I am reading an article where the author numerically solves the following integral equation for $b(t)$ (sec 7, p. 25): $$ b(t) = c \int_0^\infty K( t, u, b(t), b(t+u)) du, \qquad t \in [0, \infty), \qquad\qquad (1) $$ where $$ K(t, s, b(t), b(t+s)) := \Phi(d_2) - \Phi(d_1), \\[5mm] d_{1,2} := \frac {\pm \Phi^{-1}(b(t+s)) \gamma(t) \sqrt{1 + s \gamma^2(t)} - m(t)(1 + \gamma^2(t))} {\gamma^2(t) \sqrt{s + s^2 \gamma^2(t)}}, \\[5mm] \gamma(t) := \frac{\gamma}{\sqrt{1 + t\gamma^2}}, \\[5mm] m(t) := \Phi^{-1}(b(t)) \gamma(t), $$ in the case where $c = \frac 1 2$ and $\gamma = 1$. In the above $\Phi(\cdot)$ is the distribution function for the standard normal distribution.
Can someone suggest how one can approach numerically solving the integral equation $(1)$, I am not sure how to start. I have been looking through the Handbook of Integral Equations, but I don't think $(1)$ is a well-known type.
For context: this equation arises when trying to solve Bayesian sequential testing problem for the sign of the drift of a Brownian motion.
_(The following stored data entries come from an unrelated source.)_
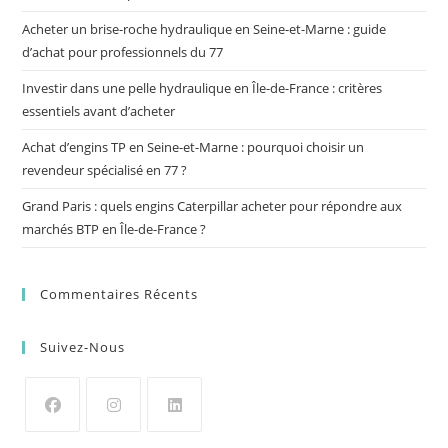
Acheter un brise-roche hydraulique en Seine-et-Marne : guide
d’achat pour professionnels du 77
Investir dans une pelle hydraulique en Île-de-France : critères
essentiels avant d’acheter
Achat d’engins TP en Seine-et-Marne : pourquoi choisir un
revendeur spécialisé en 77 ?
Grand Paris : quels engins Caterpillar acheter pour répondre aux
marchés BTP en Île-de-France ?
Commentaires Récents
Suivez-Nous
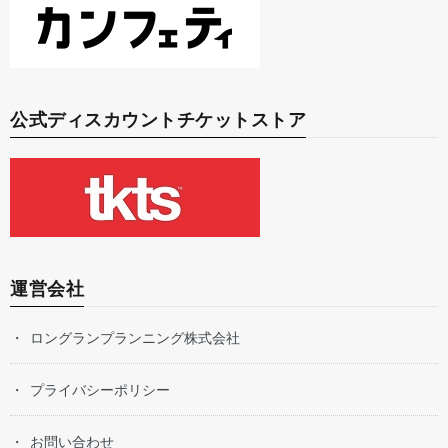
公式ディスカウントチケットストア
運営会社
ロングランプランニング株式会社
プライバシーポリシー
お問い合わせ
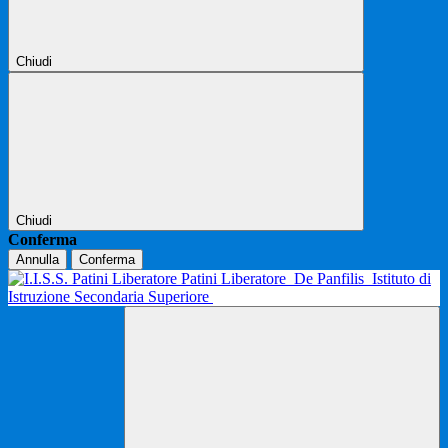
Chiudi
Chiudi
Conferma
Annulla
Conferma
Patini Liberatore
De Panfilis
Istituto di
Istruzione Secondaria Superiore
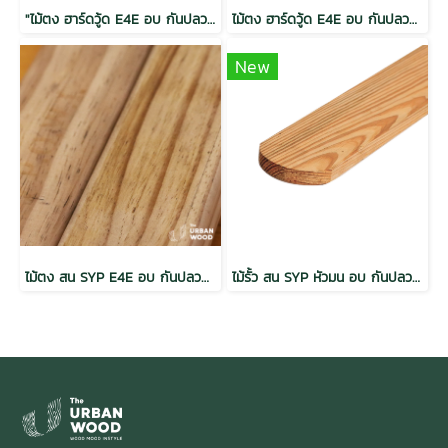
"ไม้ตง ฮาร์ดวู้ด E4E อบ กันปลวก H5 เกรดเนเชอรัล 1.5x3x2.5 (30mm.x65mm.)"
ไม้ตง ฮาร์ดวู้ด E4E อบ กันปลวก H5 เกรดเนเชอรัล 1.5x3x2.5 (30mm.x65mm.)
New
ไม้ตง สน SYP E4E อบ กันปลวก H4 เกรดเนเชอรัล 1.5x3x2.44 (30mm.x65mm.)
ไม้รั้ว สน SYP หัวมน อบ กันปลวก เกรดพรีเมี่ยม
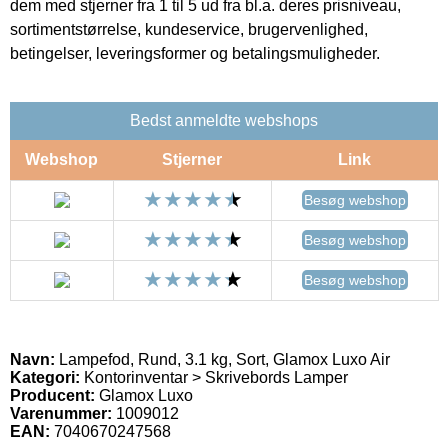
dem med stjerner fra 1 til 5 ud fra bl.a. deres prisniveau,
sortimentstørrelse, kundeservice, brugervenlighed,
betingelser, leveringsformer og betalingsmuligheder.
Bedst anmeldte webshops
Webshop
Stjerner
Link
Besøg webshop
Besøg webshop
Besøg webshop
Navn:
Lampefod, Rund, 3.1 kg, Sort, Glamox Luxo Air
Kategori:
Kontorinventar > Skrivebords Lamper
Producent:
Glamox Luxo
Varenummer:
1009012
EAN:
7040670247568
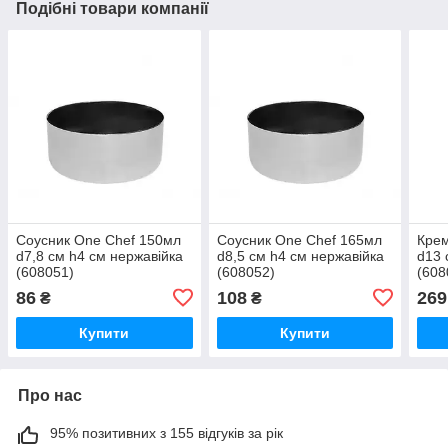
Подібні товари компанії
Соусник One Chef 150мл
Соусник One Chef 165мл
Крем
d7,8 см h4 см нержавійка
d8,5 см h4 см нержавійка
d13 
(608051)
(608052)
(608
86
108
269
₴
₴
Купити
Купити
Про нас
95% позитивних з 155 відгуків за рік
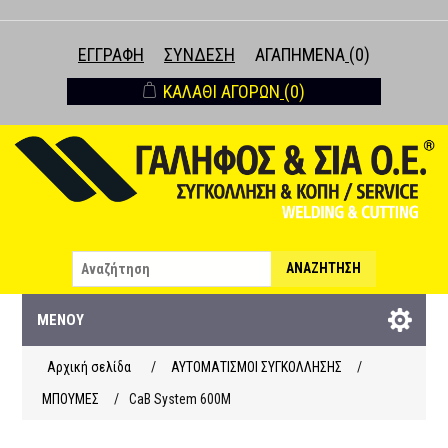
ΕΓΓΡΑΦΉ
ΣΎΝΔΕΣΗ
ΑΓΑΠΗΜΈΝΑ
(0)
ΚΑΛΆΘΙ ΑΓΟΡΏΝ
(0)
ΑΝΑΖΉΤΗΣΗ
ΜΕΝΟΎ
Αρχική σελίδα
/
ΑΥΤΟΜΑΤΙΣΜΟΙ ΣΥΓΚΟΛΛΗΣΗΣ
/
ΜΠΟΥΜΕΣ
/
CaB System 600M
You may use a Gauss Laguerre quadrature to calculate it approximativelly. The quadrature is designed for integration kernels of following form
$$\int_{0}^{\infty} e^{-x} f(x)\,dx \approx \sum_{i=1}^n w_i f(x_i),$$
where
$$w_i = \frac {x_i} {\left(n + 1\right)^2 \left[L_{n+1}\left(x_i\right)\right]^2}$$
and $L_n$ is the n-th Laguerre polynomial.
A similar quadrature is the Gauss Hermite quadrature, however over the whole domain. The quadrature is designed for integration kernels of following form
$$\int_{-\infty}^{+\infty} e^{-x^2} f(x)\,dx \approx \sum_{i=1}^n w_i f(x_i),$$
where
$$w_i = \frac {2^{n-1} n! \sqrt{\pi}} {n^2[H_{n-1}(x_i)]^2}$$
and $H_n$ is the n-th Hermite polynomial.
NOTE:
The given quadrature rules should rather be considered as an indication. From my knownledge, they are the only ones which can handle definite ranges including $\mp \infty$. In your case, you have to consider that the quadrature is applied only on the $s$ or $u$ dependency. The $t$ dependency is not influenced by the quadrature and can be applied point-wise at a desired time, e.g. $t=1$. However, i am not quite sure if it is possible to substitute your explicit expression in the required quadrature forms. In your case you might set $f(x)=1$.
As suggested by user619894 you still have to iterate.